TASK BRIEF: Copy all lines below that use the word "Светильник".

INFORMATION SUPPLIED:
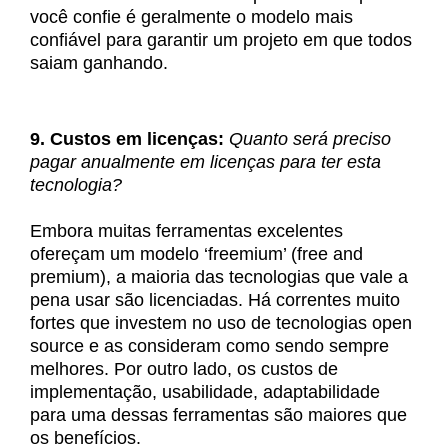
você confie é geralmente o modelo mais
confiável para garantir um projeto em que todos
saiam ganhando.
9. Custos em licenças:
Quanto será preciso
pagar anualmente em licenças para ter esta
tecnologia?
Embora muitas ferramentas excelentes
ofereçam um modelo ‘freemium’ (free and
premium), a maioria das tecnologias que vale a
pena usar são licenciadas. Há correntes muito
fortes que investem no uso de tecnologias open
source e as consideram como sendo sempre
melhores. Por outro lado, os custos de
implementação, usabilidade, adaptabilidade
para uma dessas ferramentas são maiores que
os benefícios.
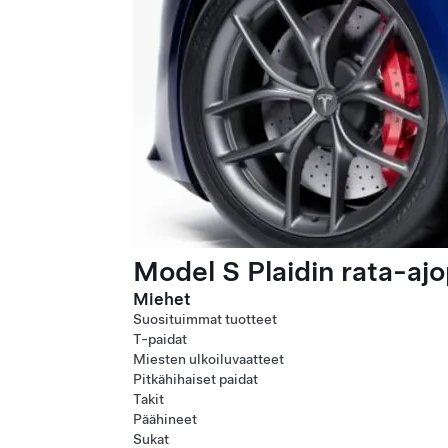
Model S Plaidin rata-ajo
Miehet
Suosituimmat tuotteet
T-paidat
Miesten ulkoiluvaatteet
Pitkähihaiset paidat
Takit
Päähineet
Sukat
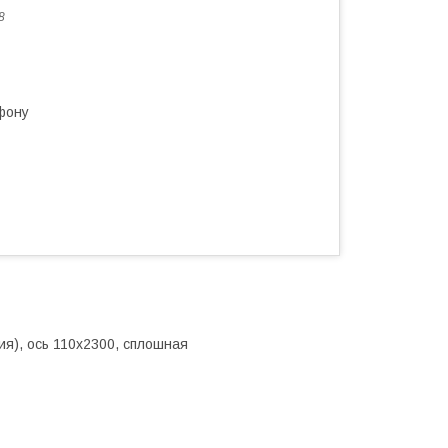
8
фону
я), ось 110х2300, сплошная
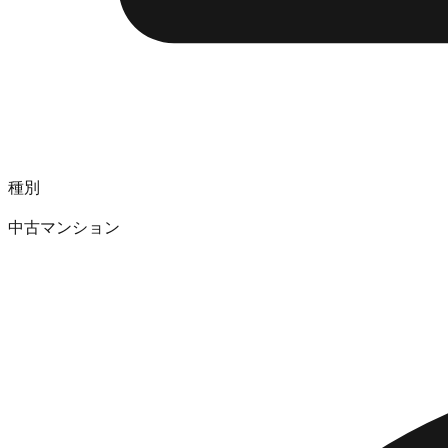
種別
中古マンション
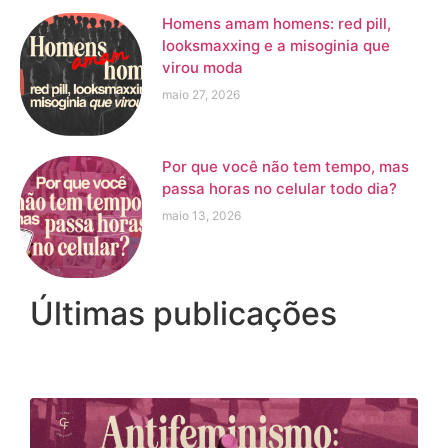
Homens amam homens: red pill,
looksmaxxing e a misoginia que
virou moda
maio 27, 2026
Por que você não tem tempo, mas
passa horas no celular todo dia?
maio 13, 2026
Últimas publicações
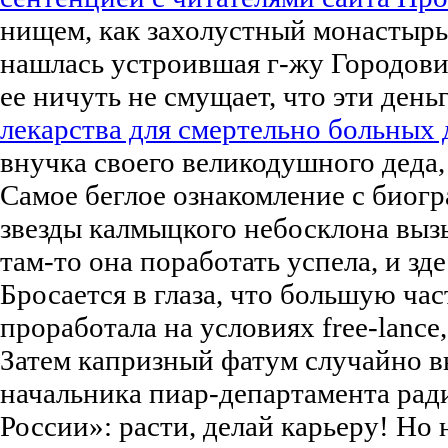
нищем, как захолустный монастыр
нашлась устроившая г-жу Городови
ее ничуть не смущает, что эти ден
лекарства для смертельно больных 
внучка своего великодушного деда
Самое беглое ознакомление с биог
звезды калмыцкого небосклона выз
там-то она поработать успела, и зде
Бросается в глаза, что большую ча
проработала на условиях free-lance,
Затем капризный фатум случайно в
начальника пиар-департамента рад
России»: расти, делай карьеру! Но 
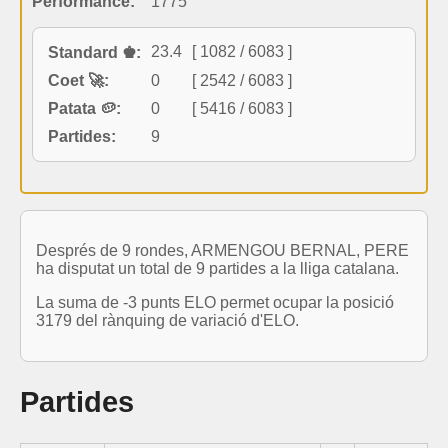
Performance:
1775
23.4
[ 1082 / 6083 ]
Standard ♚:
Coet 🚀:
0
[ 2542 / 6083 ]
Patata 🥔:
0
[ 5416 / 6083 ]
Partides:
9
Després de 9 rondes, ARMENGOU BERNAL, PERE
ha disputat un total de 9 partides a la lliga catalana.
La suma de -3 punts ELO permet ocupar la posició
3179 del rànquing de variació d'ELO.
Partides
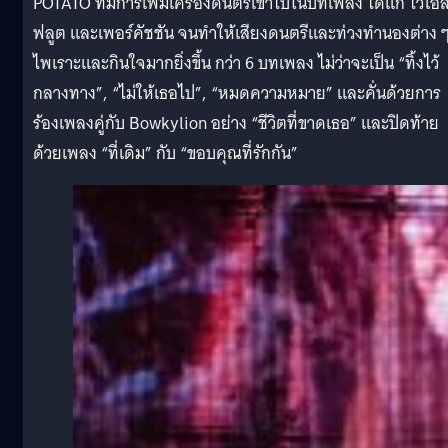
POTATO ที่มีการเพิ่มเครื่องดนตรีเข้าไปในบทเพลง ได้แก่ ไวโอล
ฟลูต และเพอร์คัชชัน จนทำให้เสียงดนตรีและท่วงทำนองต่าง 
ไพเราะและกินใจมากยิ่งขึ้น กว่า 6 บทเพลง ไม่ว่าจะเป็น “ทิ้งไว้
กลางทาง”, “ไม่ให้เธอไป”, “หมดความหมาย” และคั่นด้วยการ
ร้องเพลงคู่กับ Bowkylion อย่าง “ชีวิตที่ขาดเธอ” และปิดท้าย
ด้วยเพลง “ที่เดิม” กับ “ขอบคุณที่รักกัน”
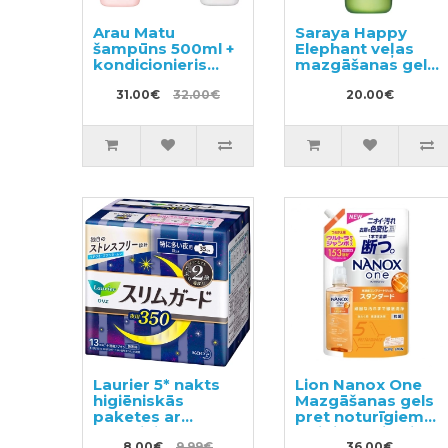
Arau Matu
Saraya Happy
šampūns 500ml +
Elephant veļas
kondicionieris
mazgāšanas gels
500ml
600ml
31.00€
32.00€
20.00€
Laurier 5* nakts
Lion Nanox One
higiēniskās
Mazgāšanas gels
paketes ar
pret noturīgiem
spārniņiem 35cm
traipiem, pildviela
8.00€
9.99€
36.00€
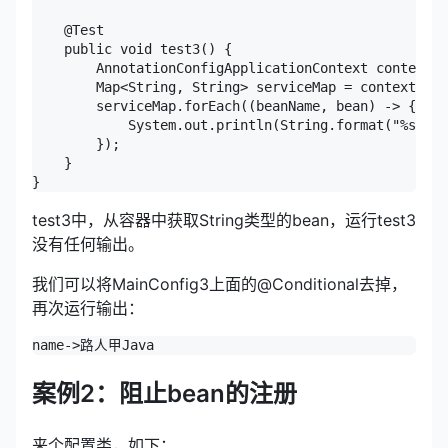
    @Test

    public void test3() {

        AnnotationConfigApplicationContext context =
        Map<String, String> serviceMap = context.get
        serviceMap.forEach((beanName, bean) -> {

            System.out.println(String.format("%s->%s
        });

    }

test3中，从容器中获取String类型的bean，运行test3
没有任何输出。
我们可以将MainConfig3上面的@Conditional去掉，
再次运行输出：
案例2：阻止bean的注册
来个配置类，如下：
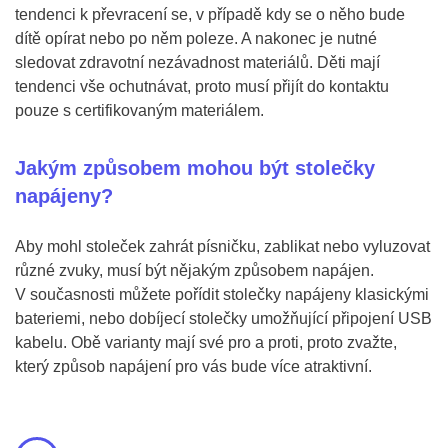
tendenci k převracení se, v případě kdy se o něho bude
dítě opírat nebo po něm poleze. A nakonec je nutné
sledovat zdravotní nezávadnost materiálů. Děti mají
tendenci vše ochutnávat, proto musí přijít do kontaktu
pouze s certifikovaným materiálem.
Jakým způsobem mohou být stolečky
napájeny?
Aby mohl stoleček zahrát písničku, zablikat nebo vyluzovat
různé zvuky, musí být nějakým způsobem napájen.
V současnosti můžete pořídit stolečky napájeny klasickými
bateriemi, nebo dobíjecí stolečky umožňující připojení USB
kabelu. Obě varianty mají své pro a proti, proto zvažte,
který způsob napájení pro vás bude více atraktivní.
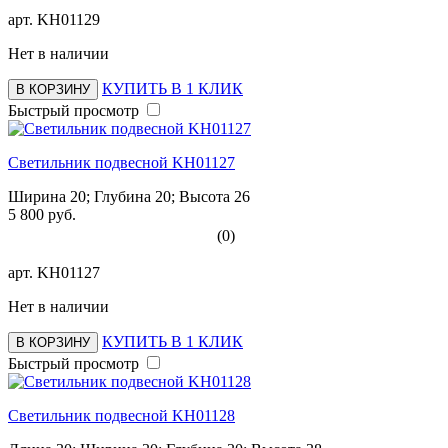
арт.
KH01129
Нет в наличии
КУПИТЬ В 1 КЛИК
В КОРЗИНУ
Быстрый просмотр
Светильник подвесной KH01127
Ширина 20; Глубина 20; Высота 26
5 800 руб.
(0)
арт.
KH01127
Нет в наличии
КУПИТЬ В 1 КЛИК
В КОРЗИНУ
Быстрый просмотр
Светильник подвесной KH01128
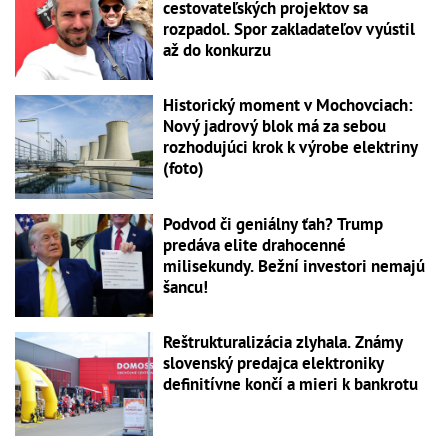
cestovateľských projektov sa
rozpadol. Spor zakladateľov vyústil
až do konkurzu
Historický moment v Mochovciach:
Nový jadrový blok má za sebou
rozhodujúci krok k výrobe elektriny
(foto)
Podvod či geniálny ťah? Trump
predáva elite drahocenné
milisekundy. Bežní investori nemajú
šancu!
Reštrukturalizácia zlyhala. Známy
slovenský predajca elektroniky
definitívne končí a mieri k bankrotu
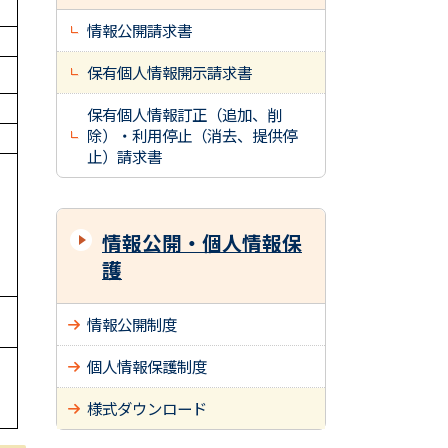
情報公開請求書
保有個人情報開示請求書
保有個人情報訂正（追加、削
除）・利用停止（消去、提供停
止）請求書
情報公開・個人情報保
護
情報公開制度
個人情報保護制度
様式ダウンロード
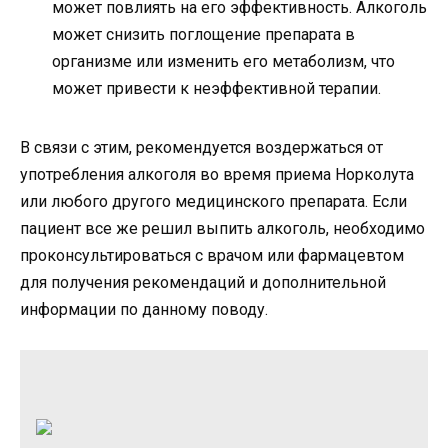
может повлиять на его эффективность. Алкоголь
может снизить поглощение препарата в
организме или изменить его метаболизм, что
может привести к неэффективной терапии.
В связи с этим, рекомендуется воздержаться от
употребления алкоголя во время приема Норколута
или любого другого медицинского препарата. Если
пациент все же решил выпить алкоголь, необходимо
проконсультироваться с врачом или фармацевтом
для получения рекомендаций и дополнительной
информации по данному поводу.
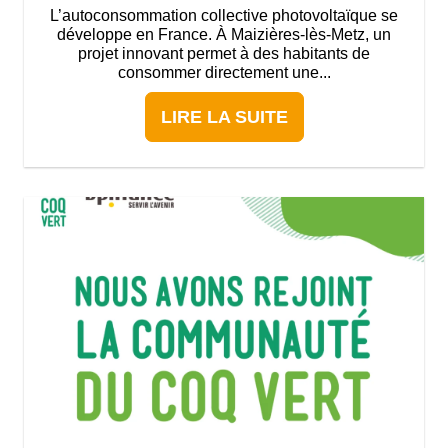
L’autoconsommation collective photovoltaïque se
développe en France. À Maizières-lès-Metz, un
projet innovant permet à des habitants de
consommer directement une...
LIRE LA SUITE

ANSWER SPACE:
Светильник подвесной KH01127
Светильник подвесной KH01128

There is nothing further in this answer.